Not that I went out of my way to endear myself to London audiences. One of the first jokes I did was an observation that I was certain I’d not one, but two, doppelgangers wandering the streets of London. While I hadn’t seen them myself, I did know their names: one was called ‘Paddy’, the other ‘Mick’.

My point hit home and last week the same point hit Arlene Foster and her DUP colleagues right between the eyes. For, irrespective of how British you consider yourself, if you’ve a northern Irish accent then, in the UK, you’ll always be just another Paddy or Mick and expendable.

The reality that the UK is confined to the Home Counties has long been realised by Scotland’s SNP leader, Nichola Sturgeon, who announced her intention to hold another independence referendum next year. With the Scots' oil pump to the south turned off, the UK, as an entity, will crumble before our very eyes.

That Boris Johnson decided to callously sacrifice the DUP to secure a deal with Europe shocked Arlene, Sammy and crew. Having already been shafted by Boris’s predecessor, Theresa May, their reaction is indicative of a political party suffering from a psychological malady similar to Stockholm Syndrome. 

If Boris manages to get his deal through it will result, for the first time, in a distinction between Northern Ireland and the rest of the UK. The psychological impact of this on unionism will be profound and its ramifications invariably negative, though not as disastrous as some were quick to predict.

Jamie Bryson’s meeting of ‘loyalists and unionists’ at the Con Club on Belfast’s Newtownards Road was called before the DUP plane had landed back home. 

After the meeting, Jamie gave a statement to the world’s media – in reality, camera crews from UTV, BBC Northern Ireland and a few local newspapers. Doing his usual impersonation of an Old Testament prophet predicting the end of days, Jamie intimated all manner of biblical disasters, from falling meteors to plagues of locusts.

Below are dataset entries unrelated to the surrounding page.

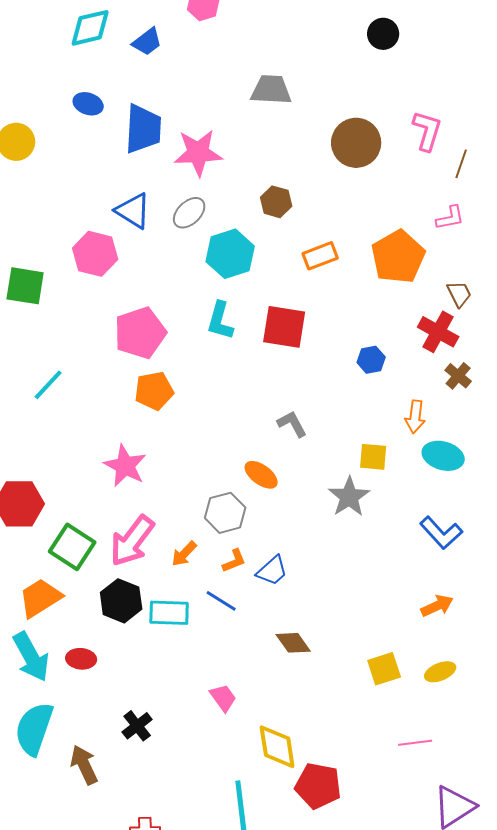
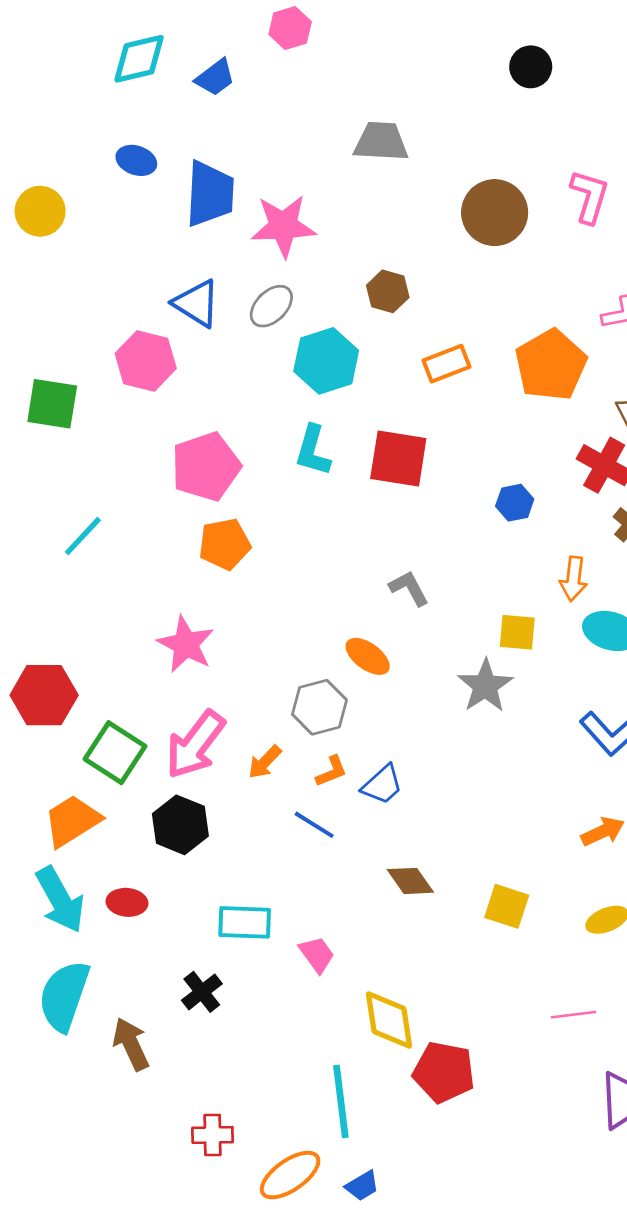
cyan rectangle: (169, 613) -> (245, 922), moved
yellow square: (384, 669) -> (507, 906), moved, turned 36

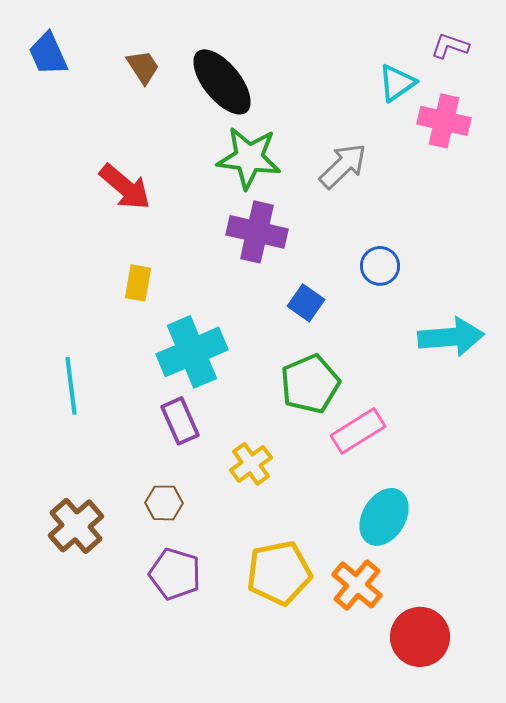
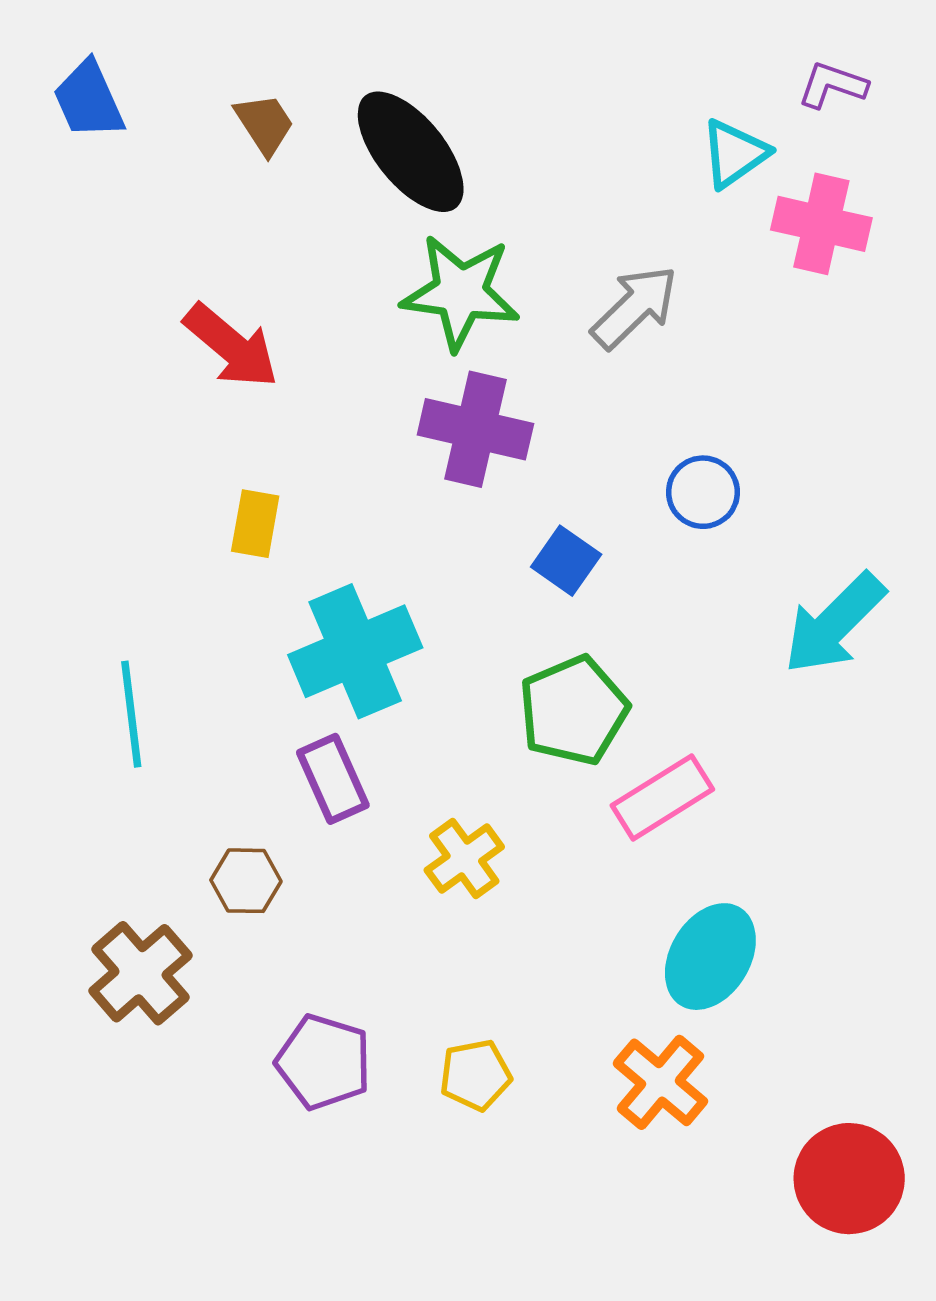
cyan arrow: (451, 337) -> (834, 624), turned 140
brown hexagon: (164, 503) -> (246, 881), moved
yellow pentagon: (279, 573) -> (475, 1075), moved, size x0.6
red circle: (420, 637) -> (849, 1179), moved

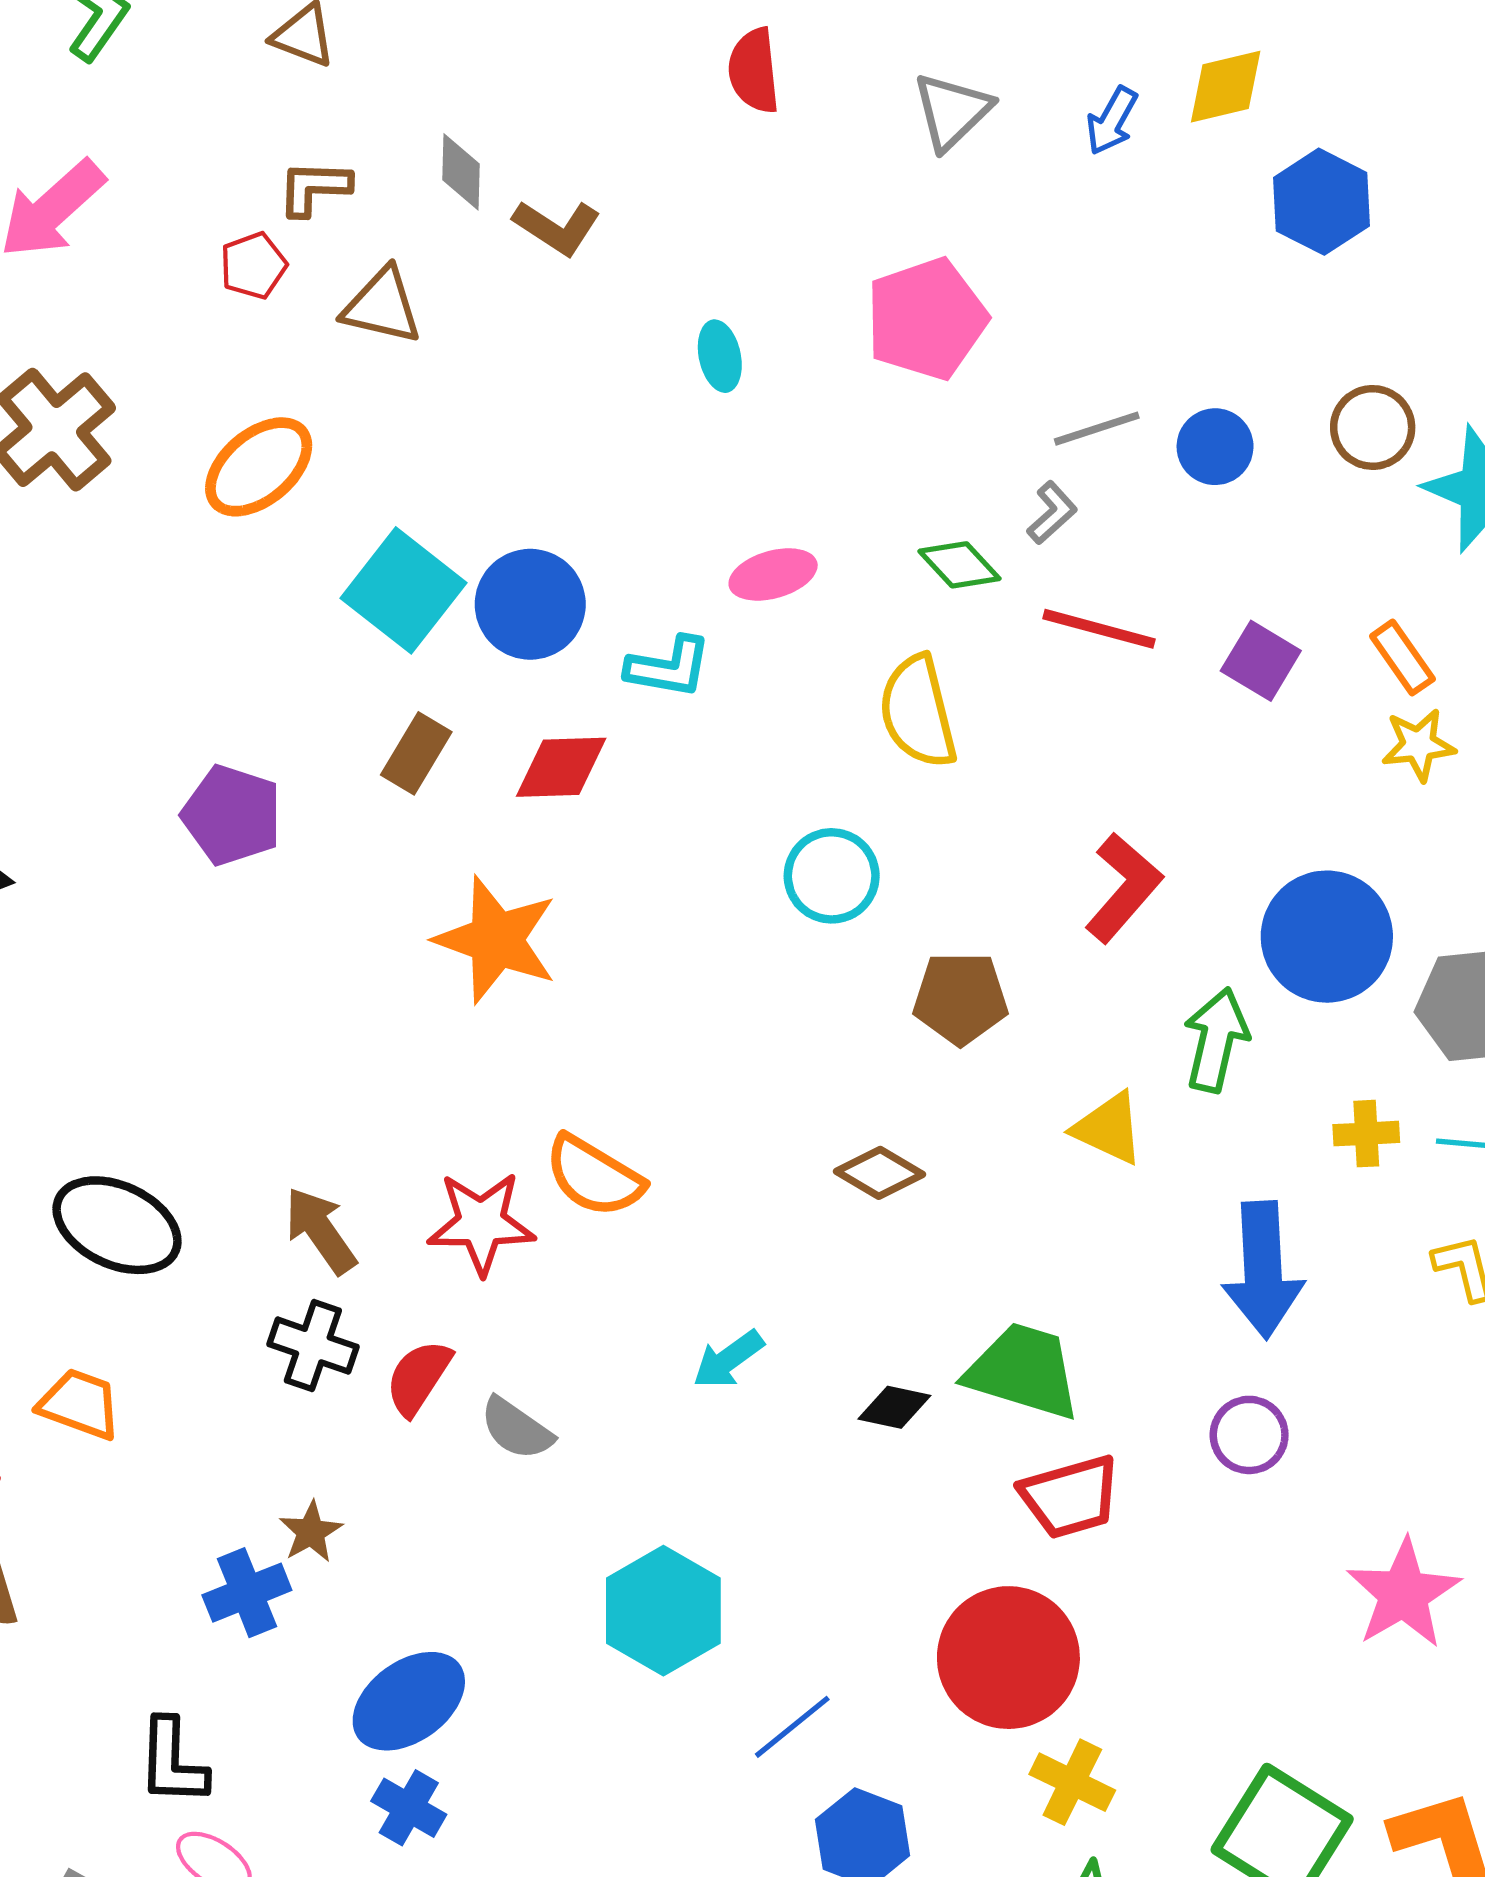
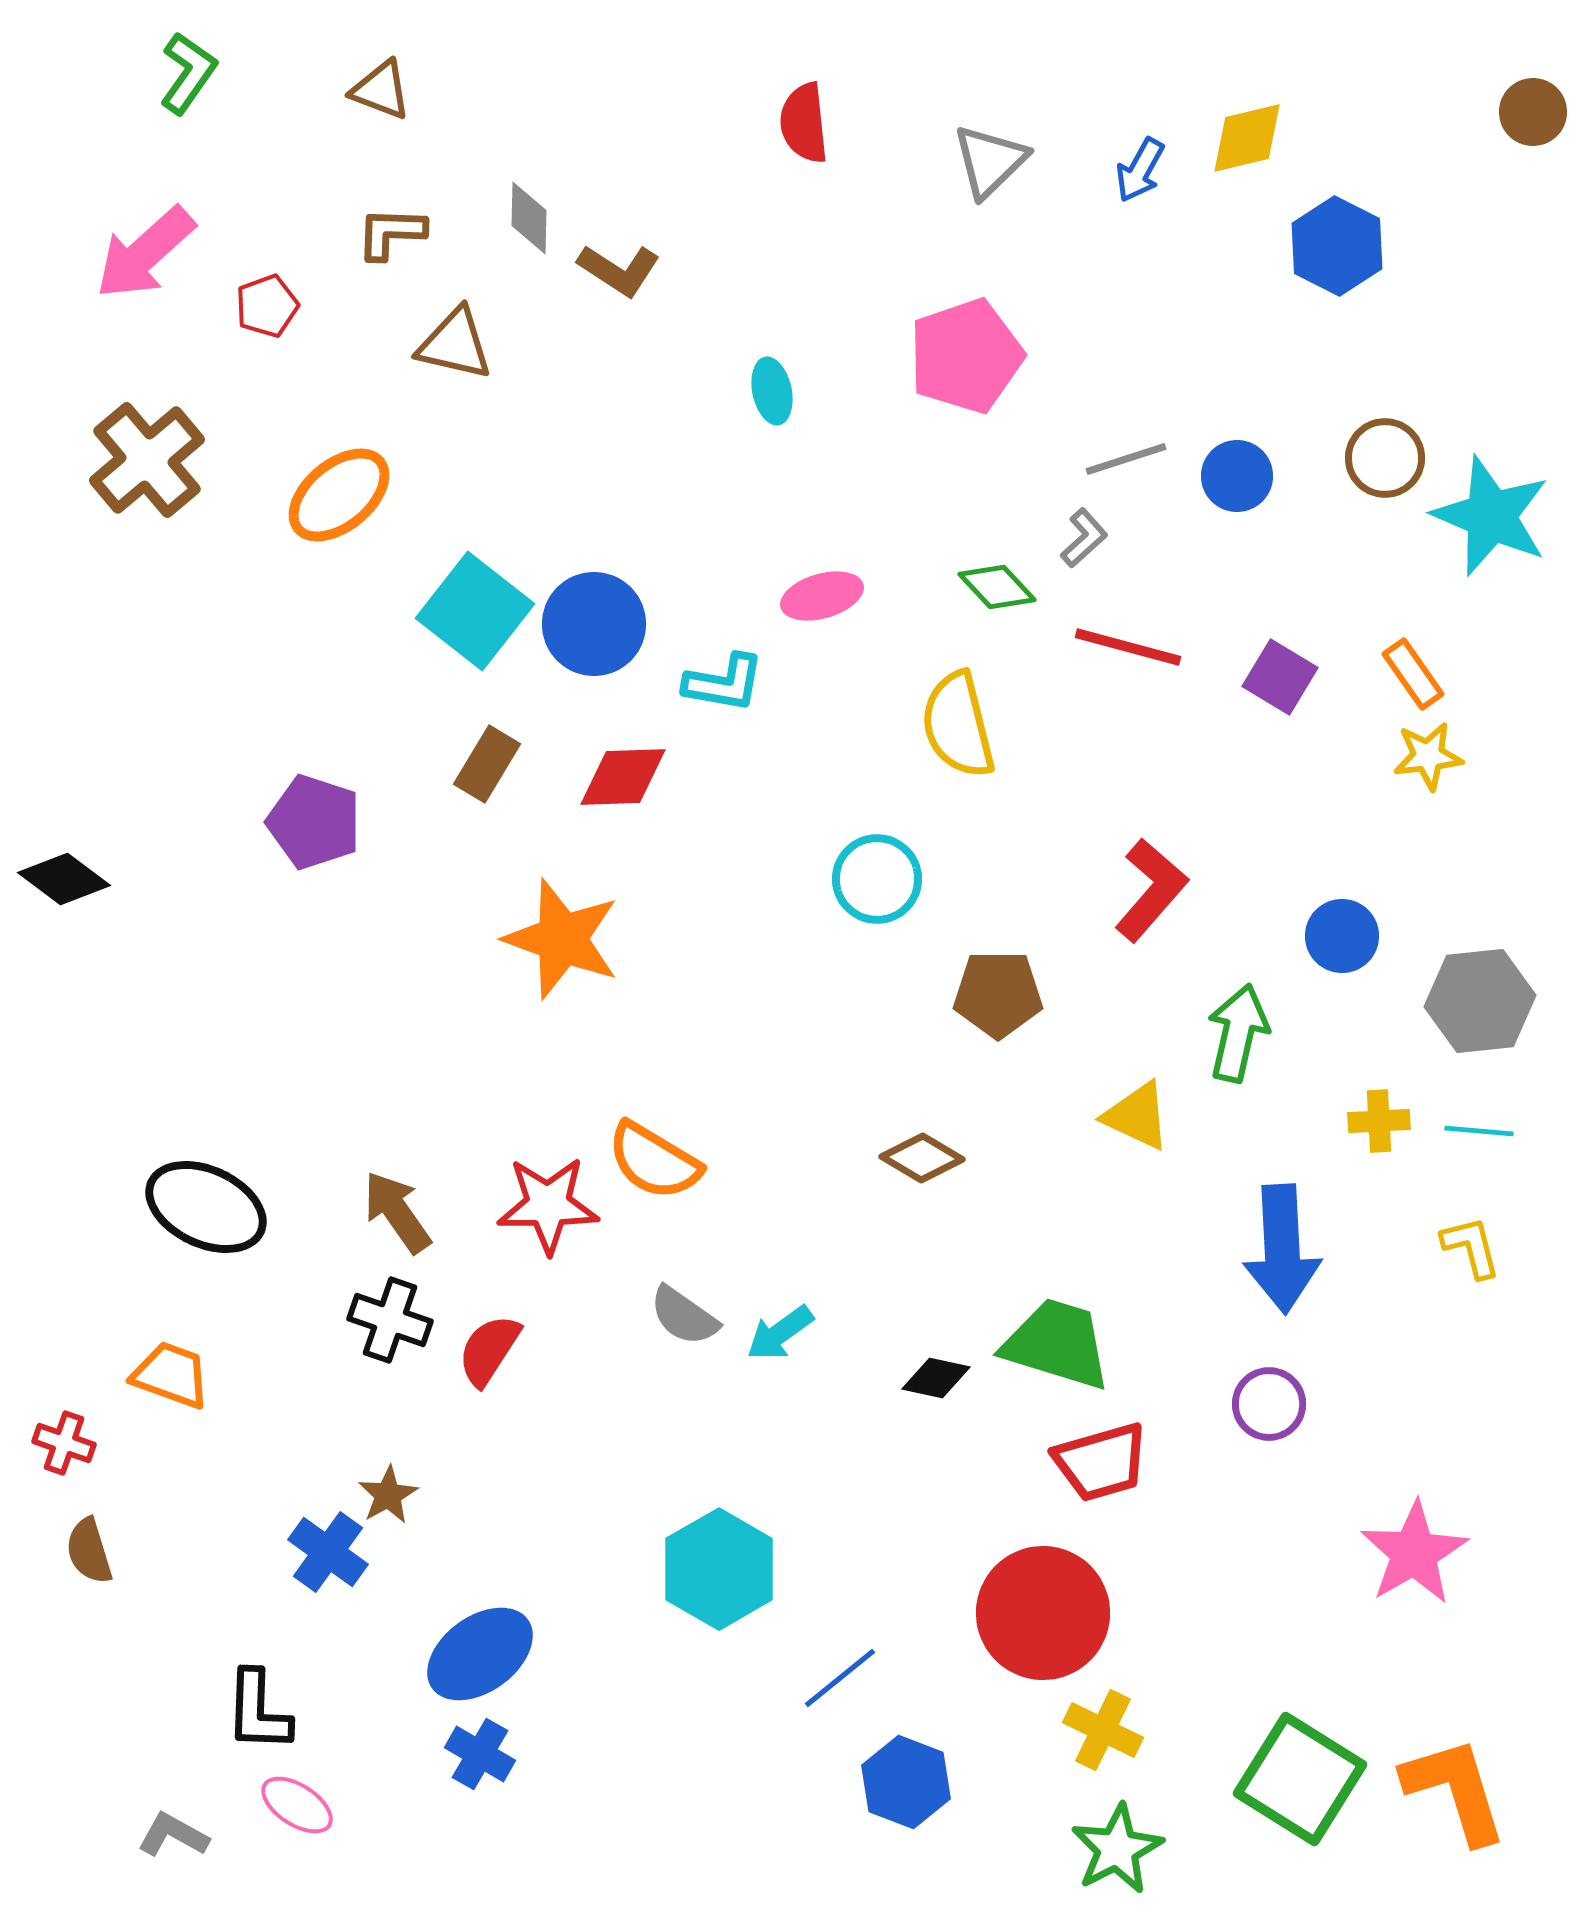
red pentagon: (253, 266) -> (267, 306), moved
blue circle: (1327, 937) -> (1342, 936), size x0.6
gray semicircle: (516, 1429) -> (684, 1316), moved
blue cross: (247, 1593) -> (328, 1552), turned -32

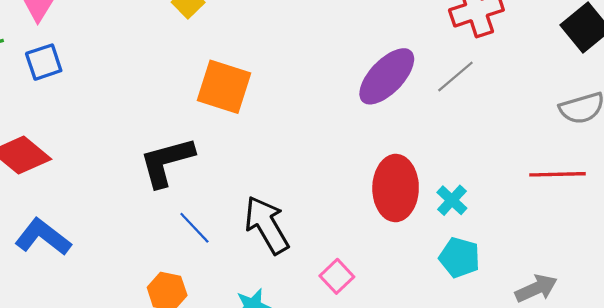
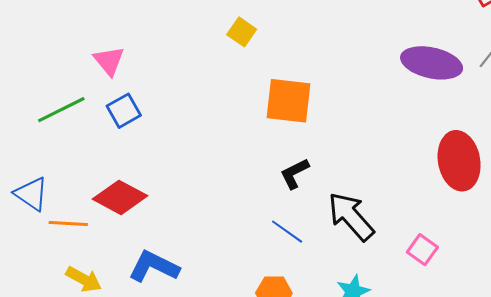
purple ellipse: (387, 76) -> (432, 63), turned 70
black L-shape: (167, 162) -> (295, 174), moved, size x0.6

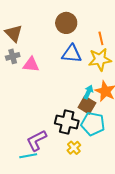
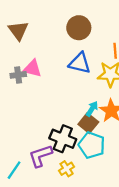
gray cross: (13, 56) -> (18, 75), moved
purple L-shape: (37, 140) -> (41, 156), moved
cyan line: (28, 156) -> (14, 170), turned -54

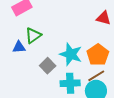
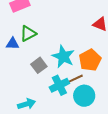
brown line: (96, 76) -> (74, 79), moved
cyan cross: (70, 83) -> (59, 85), turned -30

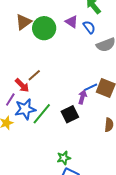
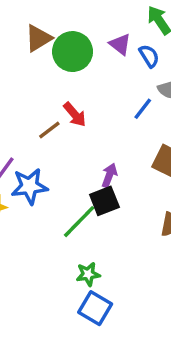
red arrow: (22, 85) -> (75, 114), moved
blue line: (91, 87) -> (143, 109), moved, turned -32
purple arrow: (82, 97) -> (109, 175), moved
green line: (42, 114) -> (79, 222), moved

Jamie clearly saw the greedy green hands of the Irish Republic behind all his woes, with ‘republicans’ and ‘republicanism’ the constant refrain throughout his speech. But Jamie has a problem – in this instance, the enemy is neither Sinn Fein nor the Irish government, rather it’s the British government – and a Tory one at that – who’ve perpetrated the great betrayal.

Another problem for Jamie is he’s been down this road before with the ‘fleg’ protest – and despite his cataclysmic predictions then, the world didn’t end. Instead, a generation of young Protestants received convictions for riotous behaviour and a lifetime ban from travelling to the US – a whole generation, barred from visiting Disneyland.

It was a week for pompous pronouncements of imminent disaster, as Channel Four News ran an interview with a spokesman from the New IRA – and very strange it was too. The NIRA spokesperson sported a new look of balaclava over tights, while being voiced-over by what sounded like a Scot – Northern Ireland actors will undoubtedly complain to Equity, ‘coming over here, taking our jobs’.

Filmed in his kitchen, I imagine the subsequent conversation with a very irate wife. “For God’s sake, Sean, I would’ve cleaned up if you’d told me a film crew were coming. What will people think of us?”

Bringing up the rear in the land of the deluded is Sinn Fein’s Michelle O’Neill, who believes Brexit will catapult us into a border poll within five years. Using the reunification of Germany as an example, Michelle believes Irish reunification could happen just as suddenly, maybe even in a year. Personally, I’ll wait till I see a loyalist atop a peace wall with sledgehammer before I believe that prediction.